■ DIRECTIONS
Please reproduce all entries word for word and omit their pictures.

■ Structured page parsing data
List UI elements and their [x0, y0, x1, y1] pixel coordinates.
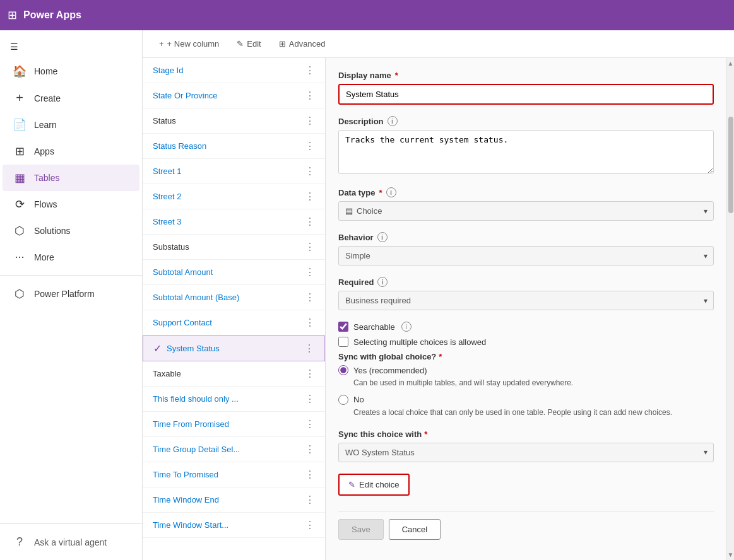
list-item[interactable]: Subtotal Amount (Base) ⋮	[143, 285, 325, 310]
item-menu-icon[interactable]: ⋮	[305, 216, 315, 228]
item-menu-icon[interactable]: ⋮	[305, 393, 315, 405]
sidebar-item-ask-agent[interactable]: ? Ask a virtual agent	[3, 529, 139, 555]
cancel-button[interactable]: Cancel	[389, 519, 441, 540]
advanced-button[interactable]: ⊞ Advanced	[273, 35, 332, 52]
edit-choice-button[interactable]: ✎ Edit choice	[338, 474, 410, 496]
scroll-thumb[interactable]	[728, 117, 733, 213]
sidebar-item-create[interactable]: + Create	[3, 85, 139, 112]
list-item[interactable]: Time To Promised ⋮	[143, 462, 325, 487]
sidebar-item-power-platform[interactable]: ⬡ Power Platform	[3, 281, 139, 307]
sync-yes-option: Yes (recommended) Can be used in multipl…	[338, 365, 714, 388]
list-item[interactable]: Status ⋮	[143, 108, 325, 134]
behavior-info-icon[interactable]: i	[377, 232, 388, 242]
item-menu-icon[interactable]: ⋮	[304, 342, 314, 354]
list-item-system-status[interactable]: ✓ System Status ⋮	[143, 335, 325, 361]
power-platform-icon: ⬡	[13, 287, 27, 301]
multiple-choices-checkbox[interactable]	[338, 337, 348, 347]
sync-yes-radio[interactable]	[338, 365, 348, 375]
new-column-button[interactable]: + + New column	[153, 35, 225, 52]
item-menu-icon[interactable]: ⋮	[305, 64, 315, 76]
list-item[interactable]: Time Window End ⋮	[143, 487, 325, 513]
required-marker: *	[379, 188, 382, 197]
edit-icon: ✎	[237, 39, 244, 49]
sidebar-item-tables[interactable]: ▦ Tables	[3, 165, 139, 191]
list-item[interactable]: Stage Id ⋮	[143, 58, 325, 83]
list-item[interactable]: Support Contact ⋮	[143, 310, 325, 335]
sync-yes-label[interactable]: Yes (recommended)	[353, 366, 427, 375]
list-item[interactable]: Time From Promised ⋮	[143, 412, 325, 437]
list-item[interactable]: Time Group Detail Sel... ⋮	[143, 437, 325, 462]
sidebar-item-learn[interactable]: 📄 Learn	[3, 112, 139, 138]
description-textarea[interactable]: Tracks the current system status.	[338, 130, 714, 174]
list-item[interactable]: This field should only ... ⋮	[143, 387, 325, 412]
list-item[interactable]: Status Reason ⋮	[143, 134, 325, 159]
grid-icon[interactable]: ⊞	[8, 8, 17, 22]
save-button[interactable]: Save	[338, 519, 384, 540]
behavior-select[interactable]: Simple	[338, 246, 714, 265]
item-menu-icon[interactable]: ⋮	[305, 190, 315, 202]
scroll-down-arrow[interactable]: ▼	[727, 549, 734, 560]
sidebar-item-label: Power Platform	[34, 289, 95, 299]
edit-button[interactable]: ✎ Edit	[230, 35, 267, 52]
item-menu-icon[interactable]: ⋮	[305, 418, 315, 430]
item-menu-icon[interactable]: ⋮	[305, 368, 315, 380]
display-name-input[interactable]	[338, 84, 714, 105]
item-menu-icon[interactable]: ⋮	[305, 519, 315, 531]
list-item[interactable]: State Or Province ⋮	[143, 83, 325, 108]
required-info-icon[interactable]: i	[377, 277, 388, 287]
sync-no-radio[interactable]	[338, 395, 348, 405]
required-select[interactable]: Optional Business recommended Business r…	[338, 291, 714, 310]
sync-choice-required: *	[424, 429, 427, 439]
list-item[interactable]: Substatus ⋮	[143, 235, 325, 260]
item-menu-icon[interactable]: ⋮	[305, 317, 315, 329]
description-info-icon[interactable]: i	[388, 116, 398, 126]
hamburger-icon: ☰	[10, 42, 18, 52]
edit-choice-label: Edit choice	[359, 480, 400, 489]
solutions-icon: ⬡	[13, 224, 27, 238]
list-item[interactable]: Taxable ⋮	[143, 361, 325, 387]
data-type-select-wrapper: ▤ Choice ▾	[338, 201, 714, 221]
searchable-info-icon[interactable]: i	[401, 322, 411, 332]
sidebar-hamburger[interactable]: ☰	[0, 35, 142, 58]
sidebar-item-apps[interactable]: ⊞ Apps	[3, 138, 139, 165]
searchable-checkbox[interactable]	[338, 322, 348, 332]
list-item[interactable]: Street 1 ⋮	[143, 159, 325, 184]
sidebar-item-home[interactable]: 🏠 Home	[3, 58, 139, 85]
item-menu-icon[interactable]: ⋮	[305, 241, 315, 253]
list-item[interactable]: Street 3 ⋮	[143, 209, 325, 235]
multiple-choices-label[interactable]: Selecting multiple choices is allowed	[353, 337, 486, 347]
searchable-label[interactable]: Searchable	[353, 322, 395, 332]
sidebar-item-label: Create	[34, 93, 61, 103]
footer-buttons: Save Cancel	[338, 511, 714, 540]
item-menu-icon[interactable]: ⋮	[305, 291, 315, 303]
column-list: Stage Id ⋮ State Or Province ⋮ Status ⋮	[143, 58, 326, 560]
sync-choice-select[interactable]: WO System Status	[338, 443, 714, 462]
sidebar-item-label: Learn	[34, 120, 57, 130]
advanced-label: Advanced	[289, 39, 326, 49]
sidebar-item-more[interactable]: ··· More	[3, 244, 139, 270]
sidebar-item-flows[interactable]: ⟳ Flows	[3, 191, 139, 218]
item-menu-icon[interactable]: ⋮	[305, 115, 315, 127]
sidebar-item-label: Flows	[34, 199, 57, 209]
scroll-up-arrow[interactable]: ▲	[727, 58, 734, 69]
sidebar-item-label: More	[34, 252, 54, 262]
item-menu-icon[interactable]: ⋮	[305, 266, 315, 278]
scrollbar[interactable]: ▲ ▼	[726, 58, 734, 560]
item-menu-icon[interactable]: ⋮	[305, 443, 315, 455]
item-menu-icon[interactable]: ⋮	[305, 140, 315, 152]
item-menu-icon[interactable]: ⋮	[305, 494, 315, 506]
sidebar: ☰ 🏠 Home + Create 📄 Learn ⊞ Apps ▦ Table…	[0, 30, 143, 560]
sync-no-label[interactable]: No	[353, 395, 364, 404]
data-type-select[interactable]: ▤ Choice	[338, 201, 714, 221]
behavior-field: Behavior i Simple ▾	[338, 232, 714, 265]
data-type-info-icon[interactable]: i	[386, 187, 396, 197]
right-panel: Display name * Description i Tracks the …	[326, 58, 726, 560]
apps-icon: ⊞	[13, 144, 27, 158]
item-menu-icon[interactable]: ⋮	[305, 469, 315, 481]
item-menu-icon[interactable]: ⋮	[305, 165, 315, 177]
sidebar-item-solutions[interactable]: ⬡ Solutions	[3, 218, 139, 244]
list-item[interactable]: Street 2 ⋮	[143, 184, 325, 209]
item-menu-icon[interactable]: ⋮	[305, 90, 315, 102]
list-item[interactable]: Time Window Start... ⋮	[143, 513, 325, 538]
list-item[interactable]: Subtotal Amount ⋮	[143, 260, 325, 285]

■ RESPONSE TO THIS EXERCISE
List UI elements and their [x0, y0, x1, y1] pixel coordinates.
list-item[interactable]: Subtotal Amount (Base) ⋮	[143, 285, 325, 310]
item-menu-icon[interactable]: ⋮	[305, 216, 315, 228]
item-menu-icon[interactable]: ⋮	[305, 393, 315, 405]
sidebar-item-ask-agent[interactable]: ? Ask a virtual agent	[3, 529, 139, 555]
cancel-button[interactable]: Cancel	[389, 519, 441, 540]
advanced-button[interactable]: ⊞ Advanced	[273, 35, 332, 52]
edit-choice-button[interactable]: ✎ Edit choice	[338, 474, 410, 496]
scroll-thumb[interactable]	[728, 117, 733, 213]
sidebar-item-create[interactable]: + Create	[3, 85, 139, 112]
list-item[interactable]: Time To Promised ⋮	[143, 462, 325, 487]
sidebar-item-power-platform[interactable]: ⬡ Power Platform	[3, 281, 139, 307]
sync-yes-option: Yes (recommended) Can be used in multipl…	[338, 365, 714, 388]
list-item[interactable]: Status ⋮	[143, 108, 325, 134]
behavior-info-icon[interactable]: i	[377, 232, 388, 242]
item-menu-icon[interactable]: ⋮	[304, 342, 314, 354]
list-item-system-status[interactable]: ✓ System Status ⋮	[143, 335, 325, 361]
power-platform-icon: ⬡	[13, 287, 27, 301]
multiple-choices-checkbox[interactable]	[338, 337, 348, 347]
sync-yes-radio[interactable]	[338, 365, 348, 375]
new-column-button[interactable]: + + New column	[153, 35, 225, 52]
item-menu-icon[interactable]: ⋮	[305, 64, 315, 76]
list-item[interactable]: Time Window End ⋮	[143, 487, 325, 513]
required-marker: *	[379, 188, 382, 197]
edit-icon: ✎	[237, 39, 244, 49]
sidebar-item-tables[interactable]: ▦ Tables	[3, 165, 139, 191]
list-item[interactable]: Stage Id ⋮	[143, 58, 325, 83]
list-item[interactable]: Support Contact ⋮	[143, 310, 325, 335]
sync-yes-label[interactable]: Yes (recommended)	[353, 366, 427, 375]
list-item[interactable]: Time From Promised ⋮	[143, 412, 325, 437]
list-item[interactable]: Time Group Detail Sel... ⋮	[143, 437, 325, 462]
sidebar-item-learn[interactable]: 📄 Learn	[3, 112, 139, 138]
description-textarea[interactable]: Tracks the current system status.	[338, 130, 714, 174]
list-item[interactable]: This field should only ... ⋮	[143, 387, 325, 412]
list-item[interactable]: Status Reason ⋮	[143, 134, 325, 159]
grid-icon[interactable]: ⊞	[8, 8, 17, 22]
save-button[interactable]: Save	[338, 519, 384, 540]
behavior-select[interactable]: Simple	[338, 246, 714, 265]
item-menu-icon[interactable]: ⋮	[305, 190, 315, 202]
scroll-down-arrow[interactable]: ▼	[727, 549, 734, 560]
sidebar-item-label: Power Platform	[34, 289, 95, 299]
edit-button[interactable]: ✎ Edit	[230, 35, 267, 52]
item-menu-icon[interactable]: ⋮	[305, 418, 315, 430]
item-menu-icon[interactable]: ⋮	[305, 368, 315, 380]
display-name-input[interactable]	[338, 84, 714, 105]
item-menu-icon[interactable]: ⋮	[305, 519, 315, 531]
list-item[interactable]: State Or Province ⋮	[143, 83, 325, 108]
required-info-icon[interactable]: i	[377, 277, 388, 287]
sync-no-radio[interactable]	[338, 395, 348, 405]
required-select[interactable]: Optional Business recommended Business r…	[338, 291, 714, 310]
sync-choice-required: *	[424, 429, 427, 439]
list-item[interactable]: Substatus ⋮	[143, 235, 325, 260]
item-menu-icon[interactable]: ⋮	[305, 317, 315, 329]
description-info-icon[interactable]: i	[388, 116, 398, 126]
hamburger-icon: ☰	[10, 42, 18, 52]
edit-choice-label: Edit choice	[359, 480, 400, 489]
solutions-icon: ⬡	[13, 224, 27, 238]
list-item[interactable]: Taxable ⋮	[143, 361, 325, 387]
data-type-select-wrapper: ▤ Choice ▾	[338, 201, 714, 221]
searchable-info-icon[interactable]: i	[401, 322, 411, 332]
sidebar-hamburger[interactable]: ☰	[0, 35, 142, 58]
sidebar-item-apps[interactable]: ⊞ Apps	[3, 138, 139, 165]
searchable-checkbox[interactable]	[338, 322, 348, 332]
list-item[interactable]: Street 1 ⋮	[143, 159, 325, 184]
sidebar-item-home[interactable]: 🏠 Home	[3, 58, 139, 85]
item-menu-icon[interactable]: ⋮	[305, 241, 315, 253]
list-item[interactable]: Street 3 ⋮	[143, 209, 325, 235]
multiple-choices-label[interactable]: Selecting multiple choices is allowed	[353, 337, 486, 347]
searchable-label[interactable]: Searchable	[353, 322, 395, 332]
sidebar-item-label: Create	[34, 93, 61, 103]
footer-buttons: Save Cancel	[338, 511, 714, 540]
item-menu-icon[interactable]: ⋮	[305, 291, 315, 303]
column-list: Stage Id ⋮ State Or Province ⋮ Status ⋮	[143, 58, 326, 560]
sync-choice-select[interactable]: WO System Status	[338, 443, 714, 462]
sidebar-item-label: Learn	[34, 120, 57, 130]
advanced-label: Advanced	[289, 39, 326, 49]
sidebar-item-more[interactable]: ··· More	[3, 244, 139, 270]
sidebar-item-flows[interactable]: ⟳ Flows	[3, 191, 139, 218]
item-menu-icon[interactable]: ⋮	[305, 115, 315, 127]
sidebar-item-label: Flows	[34, 199, 57, 209]
scroll-up-arrow[interactable]: ▲	[727, 58, 734, 69]
sidebar-item-label: More	[34, 252, 54, 262]
item-menu-icon[interactable]: ⋮	[305, 266, 315, 278]
scrollbar[interactable]: ▲ ▼	[726, 58, 734, 560]
item-menu-icon[interactable]: ⋮	[305, 443, 315, 455]
item-menu-icon[interactable]: ⋮	[305, 140, 315, 152]
item-menu-icon[interactable]: ⋮	[305, 494, 315, 506]
sidebar: ☰ 🏠 Home + Create 📄 Learn ⊞ Apps ▦ Table…	[0, 30, 143, 560]
sync-no-label[interactable]: No	[353, 395, 364, 404]
data-type-select[interactable]: ▤ Choice	[338, 201, 714, 221]
behavior-field: Behavior i Simple ▾	[338, 232, 714, 265]
data-type-info-icon[interactable]: i	[386, 187, 396, 197]
right-panel: Display name * Description i Tracks the …	[326, 58, 726, 560]
apps-icon: ⊞	[13, 144, 27, 158]
item-menu-icon[interactable]: ⋮	[305, 469, 315, 481]
item-menu-icon[interactable]: ⋮	[305, 165, 315, 177]
sidebar-item-solutions[interactable]: ⬡ Solutions	[3, 218, 139, 244]
list-item[interactable]: Street 2 ⋮	[143, 184, 325, 209]
item-menu-icon[interactable]: ⋮	[305, 90, 315, 102]
list-item[interactable]: Time Window Start... ⋮	[143, 513, 325, 538]
list-item[interactable]: Subtotal Amount ⋮	[143, 260, 325, 285]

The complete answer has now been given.